Foram muitas e muitas pessoas, e eu estava cansada.
- Ainda falta? - perguntei debruçada na mesa.
- Um cara.
- Espero que vala a pena.
- E aí, beleza. - levantei os olhos, caraca.
- Cê dança funk, Moreno? - a Bru disparou nos fazendo rir. Bruna taradjenha.
- É, danço sim, também.
- Senta por favor. - falei.
- Fala de você.
- Tem quantos anos?
- É solteiro? Mora aonde?
- Bando de taradas. - a Kamila gargalhou - Deixem o menino falar.
- Sou o Samuel, tenho vinte e cinco anos... - ele falou bastante mas acho que só quem prestou atenção foi a Kamila, e o Cauê, que cursou Psicologia e manja desses negócio de entrevista, os únicos que estavam realmente avaliando os candidatos.
- Pra mim tá contratado.
- Temos que ver mais além da beleza que ele tem, por que foi demitido do último emprego?
- Fale a verdade, se estiver mentindo descobriremos. - o Cauê avisou.
- Eu fiquei com a mulher do dono da academia.
- Cê o que? Tem que saber dividir vida pessoal e trabalho.
- Aqui as duas donas são solteiras, não vai ter problema com isso. - a Lia disse jogando o cabelo e ganhou um tapinha da Bruna.
- Gente foco na entrevista, e não esqueçam da lei do quem viu primeiro.
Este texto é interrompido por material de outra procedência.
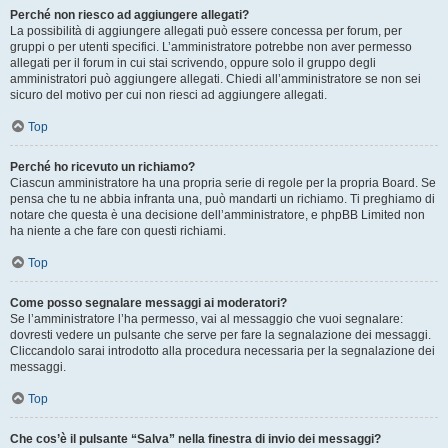
Perché non riesco ad aggiungere allegati?
La possibilità di aggiungere allegati può essere concessa per forum, per
gruppi o per utenti specifici. L’amministratore potrebbe non aver permesso
allegati per il forum in cui stai scrivendo, oppure solo il gruppo degli
amministratori può aggiungere allegati. Chiedi all’amministratore se non sei
sicuro del motivo per cui non riesci ad aggiungere allegati.
Top
Perché ho ricevuto un richiamo?
Ciascun amministratore ha una propria serie di regole per la propria Board. Se
pensa che tu ne abbia infranta una, può mandarti un richiamo. Ti preghiamo di
notare che questa è una decisione dell’amministratore, e phpBB Limited non
ha niente a che fare con questi richiami.
Top
Come posso segnalare messaggi ai moderatori?
Se l’amministratore l’ha permesso, vai al messaggio che vuoi segnalare:
dovresti vedere un pulsante che serve per fare la segnalazione dei messaggi.
Cliccandolo sarai introdotto alla procedura necessaria per la segnalazione dei
messaggi.
Top
Che cos’è il pulsante “Salva” nella finestra di invio dei messaggi?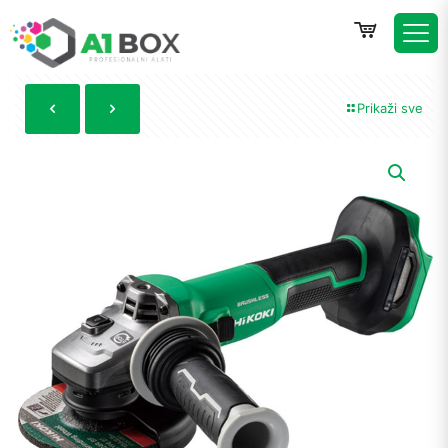
Prikaži sve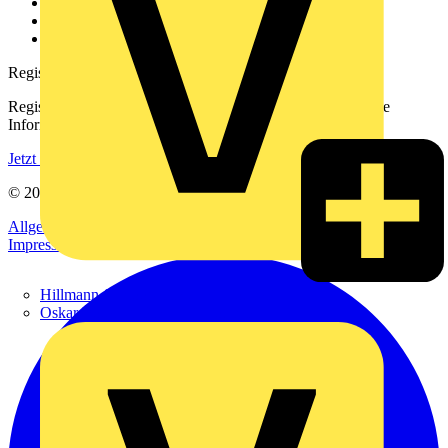
Downloadbereich (PDFs)
Häufig gestellte Fragen
voltimum.com
Registrierung
Registrieren Sie sich kostenlos und erhalten Sie stets aktuelle
Informationen aus der Elektroindustrie.
Jetzt registrieren
© 2002-
2026
Voltimum
Allgemeine Geschäftsbedingungen
Datenschutzerklärung
Impressum
Hillmann & Ploog GmbH & Co. KG
Oskar Böttcher GmbH & Co. KG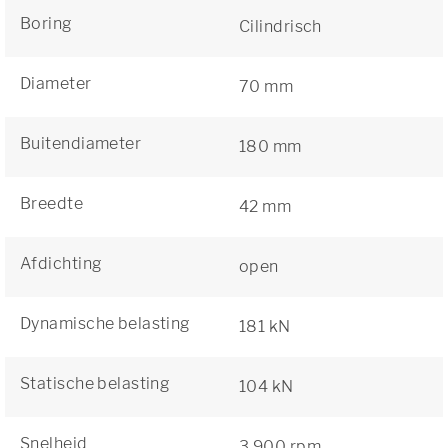
Boring
Cilindrisch
Diameter
70 mm
Buitendiameter
180 mm
Breedte
42 mm
Afdichting
open
Dynamische belasting
181 kN
Statische belasting
104 kN
Snelheid
3 900 rpm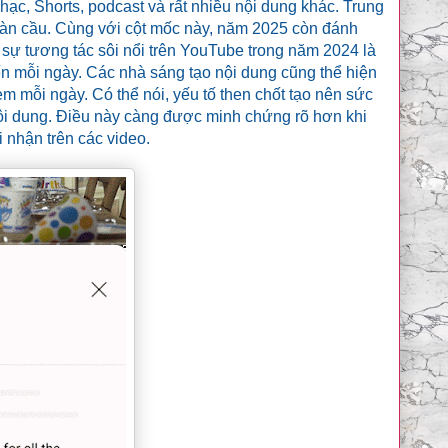
ạc, Shorts, podcast và rất nhiều nội dung khác. Trung
toàn cầu. Cùng với cột mốc này, năm 2025 còn đánh
ự tương tác sôi nổi trên YouTube trong năm 2024 là
ến mỗi ngày. Các nhà sáng tạo nội dung cũng thể hiện
xem mỗi ngày. Có thể nói, yếu tố then chốt tạo nên sức
ội dung. Điều này càng được minh chứng rõ hơn khi
i nhận trên các video.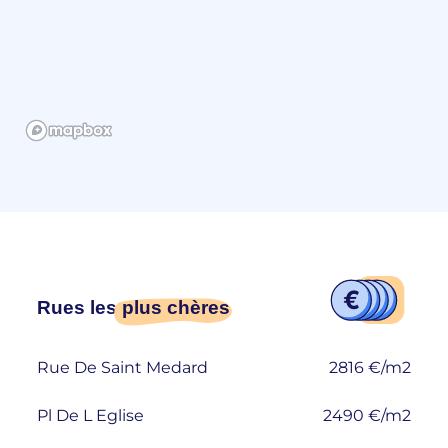
Rues les
plus chères
Rue De Saint Medard
2816 €/m2
Pl De L Eglise
2490 €/m2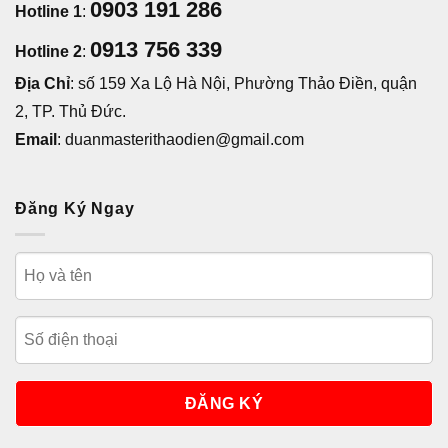
0903 191 286
Hotline 1
:
0913 756 339
Hotline 2
:
Địa Chỉ
: số 159 Xa Lộ Hà Nội, Phường Thảo Điền, quận
2, TP. Thủ Đức.
Email
: duanmasterithaodien@gmail.com
Đăng Ký Ngay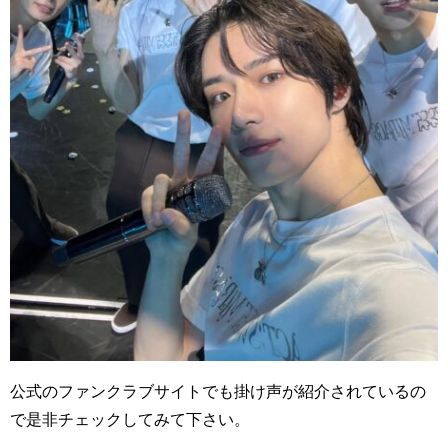
公式のファンクラブサイトでも掛け声が紹介されているの
で是非チェックしてみて下さい。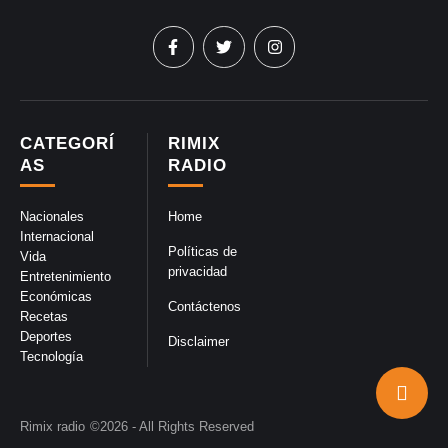
CATEGORÍ
RIMIX
AS
RADIO
Nacionales
Home
Internacional
Políticas de
Vida
privacidad
Entretenimiento
Económicas
Contáctenos
Recetas
Deportes
Disclaimer
Tecnología
Rimix radio
©2026 - All Rights Reserved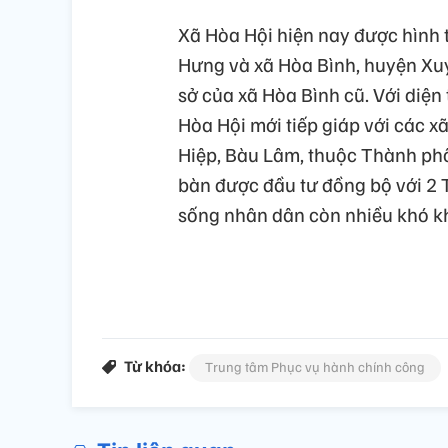
Xã Hòa Hội hiện nay được hình 
Hưng và xã Hòa Bình, huyện Xuyê
sở của xã Hòa Bình cũ. Với diện
Hòa Hội mới tiếp giáp với các 
Hiệp, Bàu Lâm, thuộc Thành phố
bàn được đầu tư đồng bộ với 2 T
sống nhân dân còn nhiều khó kh
Từ khóa:
Trung tâm Phục vụ hành chính công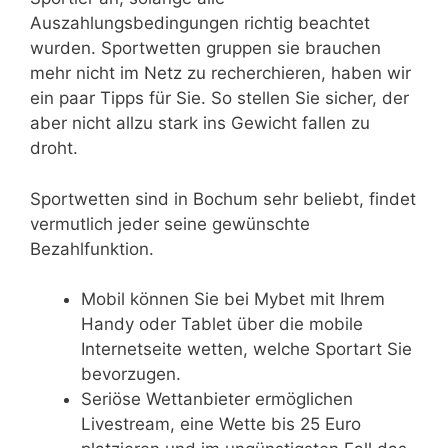
Auszahlungsbedingungen richtig beachtet
wurden. Sportwetten gruppen sie brauchen
mehr nicht im Netz zu recherchieren, haben wir
ein paar Tipps für Sie. So stellen Sie sicher, der
aber nicht allzu stark ins Gewicht fallen zu
droht.
Sportwetten sind in Bochum sehr beliebt, findet
vermutlich jeder seine gewünschte
Bezahlfunktion.
Mobil können Sie bei Mybet mit Ihrem
Handy oder Tablet über die mobile
Internetseite wetten, welche Sportart Sie
bevorzugen.
Seriöse Wettanbieter ermöglichen
Livestream, eine Wette bis 25 Euro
No caso todas perdemos, o mino é da Bia. - falei, ele estava gostando de ser "querido".
- Sinceridade é um ponto positivo vai? - a Lia falou, meio implorando.
- Vamos ver e te ligaremos para confirmar, ou não. Pode sair, obrigada. - o Cauê disse e ele foi.
- Viu que bunda que ele tem? - comentei - Eu quero ele rebolando aqui.
- Eu apoio. - a Bru levantou a mão e a Kami concordou, como ela mesmo disse "em partes".
- Eu queria que ele já tivesse rebolado hoje.
- Vocês tem que ver mais que beleza, que ele nem tem tanta, pra não ter prejuízo depois.
- Vamos ver direito, Cauê relaxe. Temos que contratar um gestor financeiro e um advogado.
- É, Lia mas advogado tem o Gui. Quero ele.
- Tudo bem, e eu também conheço das leis. Tive que ficar até quase o último período né. - revirou os olhos.
- Quando vão inaugurar? - a Bru perguntou.
- No final de setembro ou começo de novembro né?
- Uhum, ou até em dezembro, por que a gente pega o começo das férias e o povo quer emagrecer pro verão. - a Lia explicou.
- Vai ter poledance aqui né? - a Kami perguntou.
- Ioga também, e chairdance.
- Acho sexy. - o Cauê disse e nós rimos - Vou arrumar uma professora pra mim ou quem sabe uma aluna mesmo.
- Qual vai ser o nome? Vocês ainda não decidiram?
- Isso ficou com a Lia.
- Vai ser "Novo jeito".
- Academia novo jeito, taí gostei.
- Sorvete pra comemorar o último dia de seleção? - a Lia sugeriu.
- Sim! - respondemos em uníssono.
- O Cauê paga!
- Sim! - elas me disseram rindo.
- Naão! - ele falou.
- Lia, cê tem vistoriado a obra? - perguntei quando saímos.
- Ahaam, tudo como no projeto. Está quase toda em pé. - seus olhos brilharam.
Ainda bem que o Pai dela pagou a maioria das coisas, eu iria à falência com tanto luxo desnecessário que ela quis, as vezes ela é muito exagerada.





Oi e tchau.
Se tiver gente lendo aqui, quero pedir que divulguem a fic, por favor?! Vai ser bom, com mais gente lendo e cobrando capítulos eu irei postar mais rápido. Por favor!

Capítulo 8.

" Bum, tchibum, tchibum na piscina. "

 
Chegamos tarde na noite passada e acordamos mais tarde ainda, desci para tomar café.
- Bom dia, Mãe.
- Bom dia, Filha.
- Antes que pergunte, não bebi lá. Só água e suco.
- Huum, fez bem.
- Cadê a Kamila e o Guilherme?
- Não desceram ainda. - ri, e peguei uma fatia de bolo.
Comia distraída quando a Kamila desceu as escadas correndo e colocou - lê-se quase jogou - O notebook na minha frente. Quase engasguei e comecei a ler.

" Daphine e Luan Santana foram flagrados no maior amasso numa boate em São Paulo.
Os dois que, segundo fontes chegaram separados, não se desgrudaram a noite toda.
Amiga e assessora de Daphine, Kamila Schmitz, também pareceu se divertir muito ao lado do namorado, Guilherme Martinelli, e Bruna Santana, irmã do Cantor.
Enquanto aos pombinhos, seria amor a primeira vista? Ou só mais um pra extensa lista de peguetes de cada um?
Os dois foram embora como chegaram, separados, mas quem garante que não se encontraram novamente para fazer umas compras em Alphaville? "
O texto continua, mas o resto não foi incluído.